• _What to work on_
Your answer should be every line of the records that contains the word "buchen", copied as it stands.
── Information shown
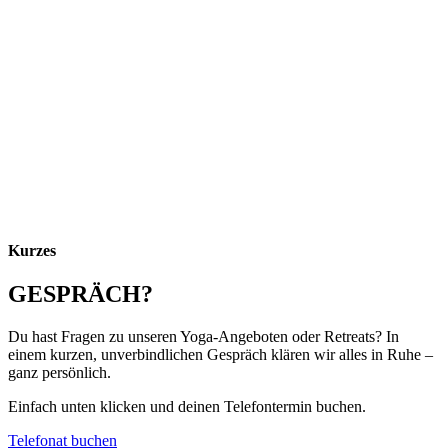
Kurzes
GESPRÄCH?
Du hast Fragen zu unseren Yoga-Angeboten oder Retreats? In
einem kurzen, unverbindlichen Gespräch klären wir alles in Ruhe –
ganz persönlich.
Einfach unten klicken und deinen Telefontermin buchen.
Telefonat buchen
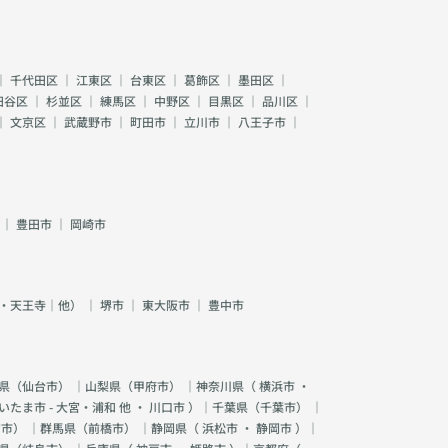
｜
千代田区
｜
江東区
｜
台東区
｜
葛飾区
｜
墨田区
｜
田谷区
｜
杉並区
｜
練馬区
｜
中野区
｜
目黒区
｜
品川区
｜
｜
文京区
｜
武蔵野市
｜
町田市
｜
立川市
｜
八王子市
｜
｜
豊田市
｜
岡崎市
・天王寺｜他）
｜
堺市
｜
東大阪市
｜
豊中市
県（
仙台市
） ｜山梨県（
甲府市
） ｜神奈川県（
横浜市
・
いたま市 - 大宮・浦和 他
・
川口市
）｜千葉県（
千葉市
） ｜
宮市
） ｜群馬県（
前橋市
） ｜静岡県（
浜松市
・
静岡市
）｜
────
── Information shown
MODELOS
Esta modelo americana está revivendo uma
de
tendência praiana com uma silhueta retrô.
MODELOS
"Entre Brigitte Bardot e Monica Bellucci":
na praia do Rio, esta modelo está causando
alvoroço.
────
── Information shown
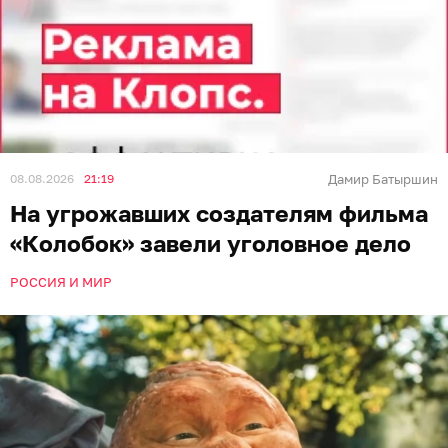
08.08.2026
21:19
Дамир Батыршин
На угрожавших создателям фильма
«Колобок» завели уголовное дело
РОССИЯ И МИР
────
• _Exercise output_
Einfach unten klicken und deinen Telefontermin buchen.
Telefonat buchen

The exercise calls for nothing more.